*About this exercise*.
Begin at the line containing "सरल और प्रभावी" and copy exactly through the last line of the listing, skipping every picture.

*Material shown*.
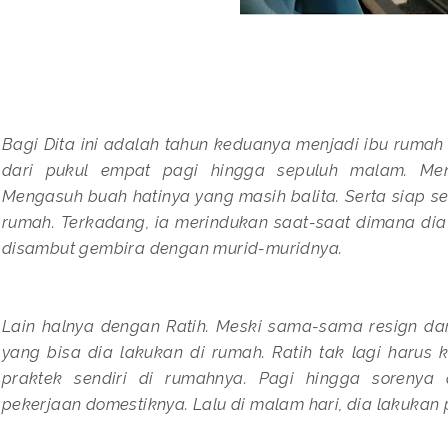
Bagi Dita ini adalah tahun keduanya menjadi ibu rumah 
dari pukul empat pagi hingga sepuluh malam. Men
Mengasuh buah hatinya yang masih balita. Serta siap s
rumah. Terkadang, ia merindukan saat-saat dimana dia 
disambut gembira dengan murid-muridnya.
Lain halnya dengan Ratih. Meski sama-sama resign dari
yang bisa dia lakukan di rumah. Ratih tak lagi harus
praktek sendiri di rumahnya. Pagi hingga sorenya
pekerjaan domestiknya. Lalu di malam hari, dia lakukan 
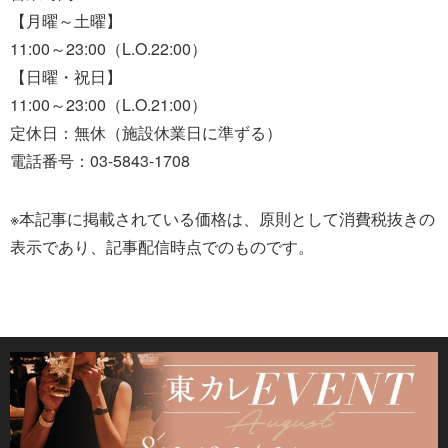
【月曜～土曜】
11:00～23:00（L.O.22:00）
【日曜・祝日】
11:00～23:00（L.O.21:00）
定休日：無休（施設休業日に準ずる）
電話番号：03-5843-1708
※本記事に掲載されている価格は、原則として消費税抜きの
表示であり、記事配信時点でのものです。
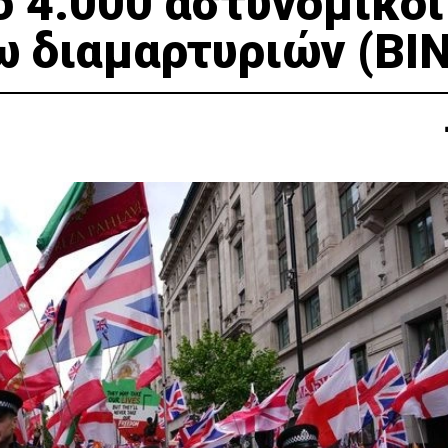
ό 4.000 αστυνομικοί
ω διαμαρτυριών (ΒΙ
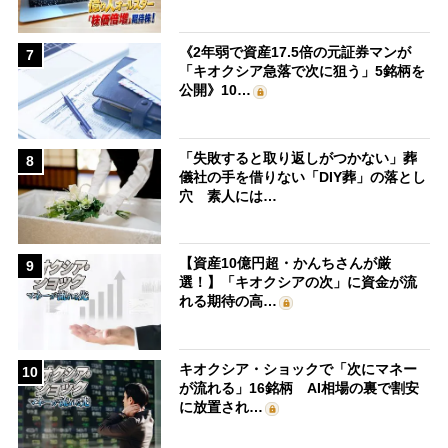
《2年弱で資産17.5倍の元証券マンが
7
「キオクシア急落で次に狙う」5銘柄を
公開》10…
「失敗すると取り返しがつかない」葬
8
儀社の手を借りない「DIY葬」の落とし
穴 素人には…
【資産10億円超・かんちさんが厳
9
選！】「キオクシアの次」に資金が流
れる期待の高…
キオクシア・ショックで「次にマネー
10
が流れる」16銘柄 AI相場の裏で割安
に放置され…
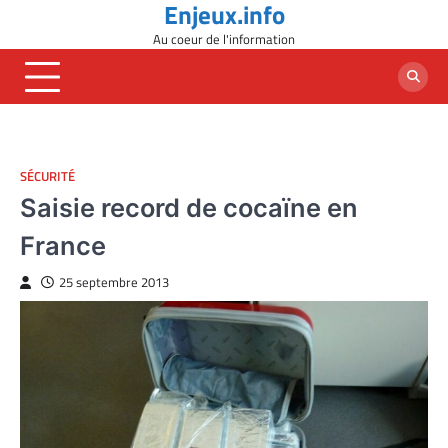
Enjeux.info
Skip
to
Au coeur de l'information
content
SÉCURITÉ
Saisie record de cocaïne en
France
25 septembre 2013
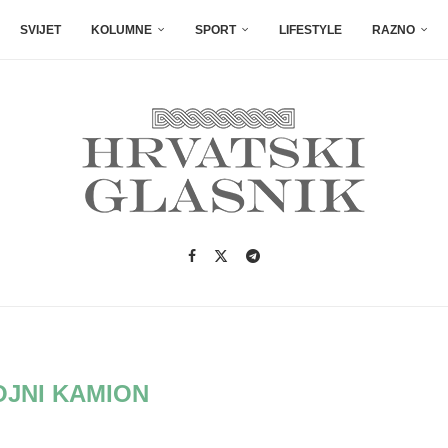
SVIJET
KOLUMNE
SPORT
LIFESTYLE
RAZNO
OJNI KAMION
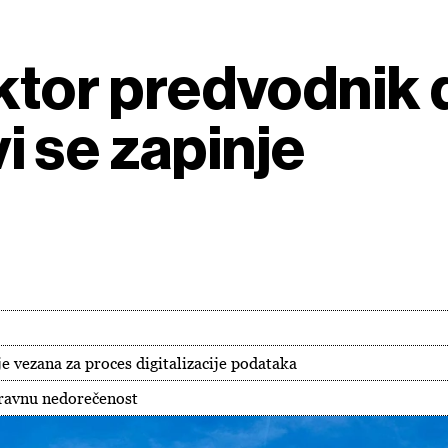
ktor predvodnik d
vi se zapinje
e vezana za proces digitalizacije podataka
pravnu nedorečenost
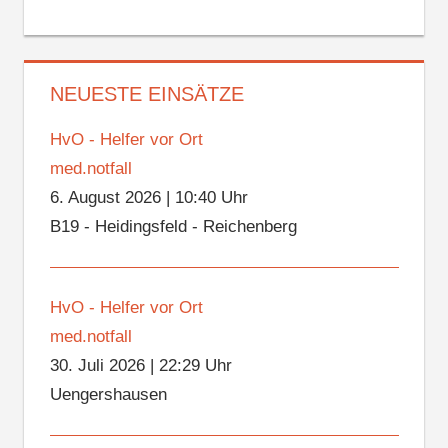
NEUESTE EINSÄTZE
HvO - Helfer vor Ort
med.notfall
6. August 2026
|
10:40 Uhr
B19 - Heidingsfeld - Reichenberg
HvO - Helfer vor Ort
med.notfall
30. Juli 2026
|
22:29 Uhr
Uengershausen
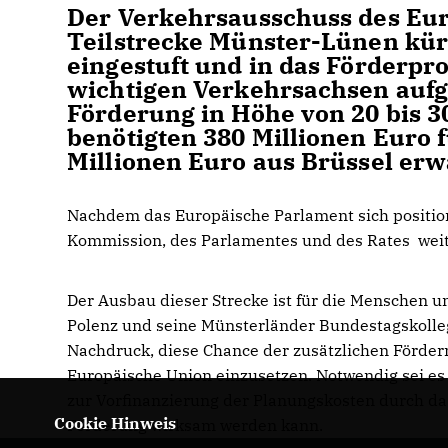
Der Verkehrsausschuss des Eur
Teilstrecke Münster-Lünen kürz
eingestuft und in das Förderp
wichtigen Verkehrsachsen auf
Förderung in Höhe von 20 bis 
benötigten 380 Millionen Euro 
Millionen Euro aus Brüssel erw
Nachdem das Europäische Parlament sich positioni
Kommission, des Parlamentes und des Rates weit
Der Ausbau dieser Strecke ist für die Menschen u
Polenz und seine Münsterländer Bundestagskolle
Nachdruck, diese Chance der zusätzlichen Förderm
Europäische Union einzusetzen. Notwendig sei e
zur Vorfinanzierung der Planungskosten durch das
Cookie Hinweis
Förderung wirksam werden kann.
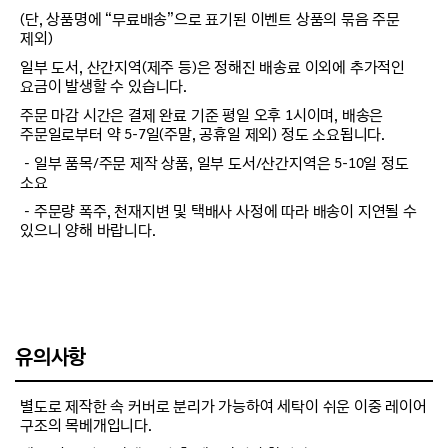
(단, 상품명에 “무료배송”으로 표기된 이벤트 상품의 묶음 주문
제외)
일부 도서, 산간지역(제주 등)은 정해진 배송료 이외에 추가적인
요금이 발생할 수 있습니다.
주문 마감 시간은 결제 완료 기준 평일 오후 1시이며, 배송은
주문일로부터 약 5-7일(주말, 공휴일 제외) 정도 소요됩니다.
－일부 품목/주문 제작 상품, 일부 도서/산간지역은 5-10일 정도
소요
－주문량 폭주, 천재지변 및 택배사 사정에 따라 배송이 지연될 수
있으니 양해 바랍니다.
유의사항
별도로 제작한 속 커버로 분리가 가능하여 세탁이 쉬운 이중 레이어
구조의 목베개입니다.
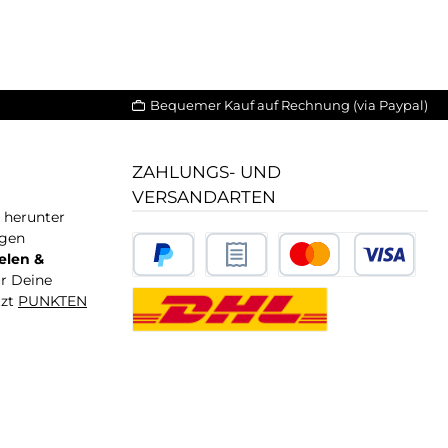
Bequemer Kauf auf Rechnung (via Paypal)
ZAHLUNGS- UND
VERSANDARTEN
T herunter
igen
elen &
ür Deine
tzt
PUNKTEN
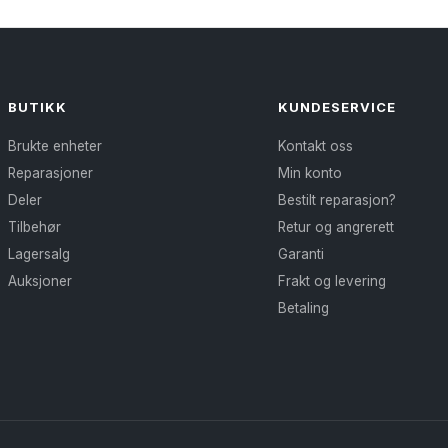
flere
varianter.
Alternativene
kan
BUTIKK
KUNDESERVICE
velges
Brukte enheter
Kontakt oss
på
Reparasjoner
Min konto
produktsiden
Deler
Bestilt reparasjon?
Tilbehør
Retur og angrerett
Lagersalg
Garanti
Auksjoner
Frakt og levering
Betaling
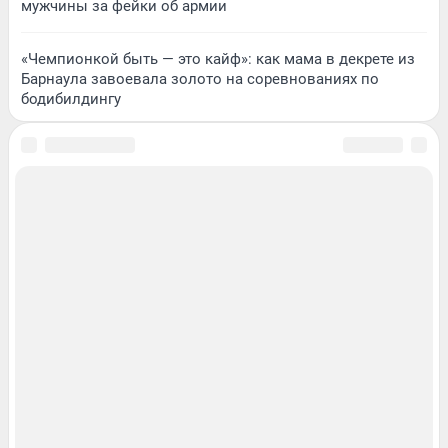
мужчины за фейки об армии
«Чемпионкой быть — это кайф»: как мама в декрете из
Барнаула завоевала золото на соревнованиях по
бодибилдингу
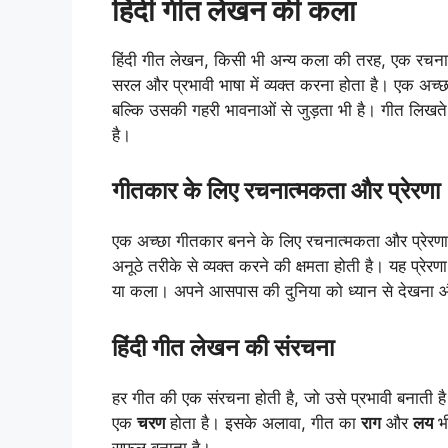
हिंदी गीत लेखन की कला
हिंदी गीत लेखन, किसी भी अन्य कला की तरह, एक रचनात
सरल और प्रभावी भाषा में व्यक्त करना होता है। एक अच्छ
बल्कि उसकी गहरी भावनाओं से जुड़ता भी है। गीत लिखत
है।
गीतकार के लिए रचनात्मकता और प्रेरणा
एक अच्छा गीतकार बनने के लिए रचनात्मकता और प्रेरणा 
अनूठे तरीके से व्यक्त करने की क्षमता होती है। यह प्रेरण
या कला। अपने आसपास की दुनिया को ध्यान से देखना औ
हिंदी गीत लेखन की संरचना
हर गीत की एक संरचना होती है, जो उसे प्रभावी बनाती ह
एक
चरण
होता है। इसके अलावा, गीत का
राग
और
लय
भी
सफल बनाता है।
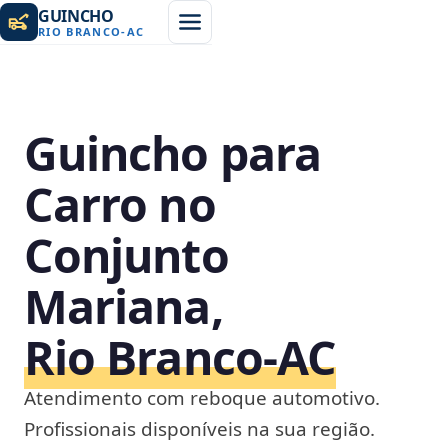
GUINCHO
RIO BRANCO
-
AC
Guincho para
Carro no
Conjunto
Mariana,
Rio Branco‑AC
Atendimento com reboque automotivo.
Profissionais disponíveis na sua região.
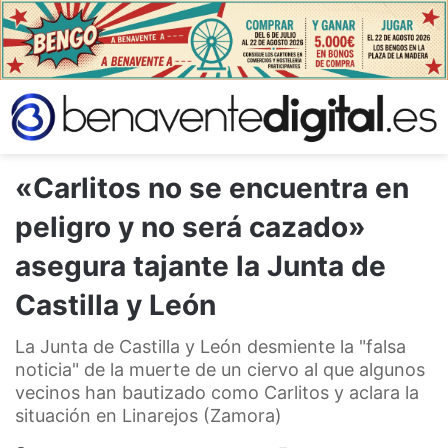
«Carlitos no se encuentra en
peligro y no será cazado»
asegura tajante la Junta de
Castilla y León
La Junta de Castilla y León desmiente la "falsa
noticia" de la muerte de un ciervo al que algunos
vecinos han bautizado como Carlitos y aclara la
situación en Linarejos (Zamora)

*Reply to the exercise*.
सरल और प्रभावी भाषा में व्यक्त करना होता है। एक अच्छ
बल्कि उसकी गहरी भावनाओं से जुड़ता भी है। गीत लिखत
है।
गीतकार के लिए रचनात्मकता और प्रेरणा
एक अच्छा गीतकार बनने के लिए रचनात्मकता और प्रेरणा 
अनूठे तरीके से व्यक्त करने की क्षमता होती है। यह प्रेरण
या कला। अपने आसपास की दुनिया को ध्यान से देखना औ
हिंदी गीत लेखन की संरचना
हर गीत की एक संरचना होती है, जो उसे प्रभावी बनाती ह
एक
चरण
होता है। इसके अलावा, गीत का
राग
और
लय
भी
सफल बनाता है।
GUINCHO
RIO BRANCO
-
AC
Guincho para
Carro no
Conjunto
Mariana,
Rio Branco‑AC
Atendimento com reboque automotivo.
Profissionais disponíveis na sua região.
«Carlitos no se encuentra en
peligro y no será cazado»
asegura tajante la Junta de
Castilla y León
La Junta de Castilla y León desmiente la "falsa
noticia" de la muerte de un ciervo al que algunos
vecinos han bautizado como Carlitos y aclara la
situación en Linarejos (Zamora)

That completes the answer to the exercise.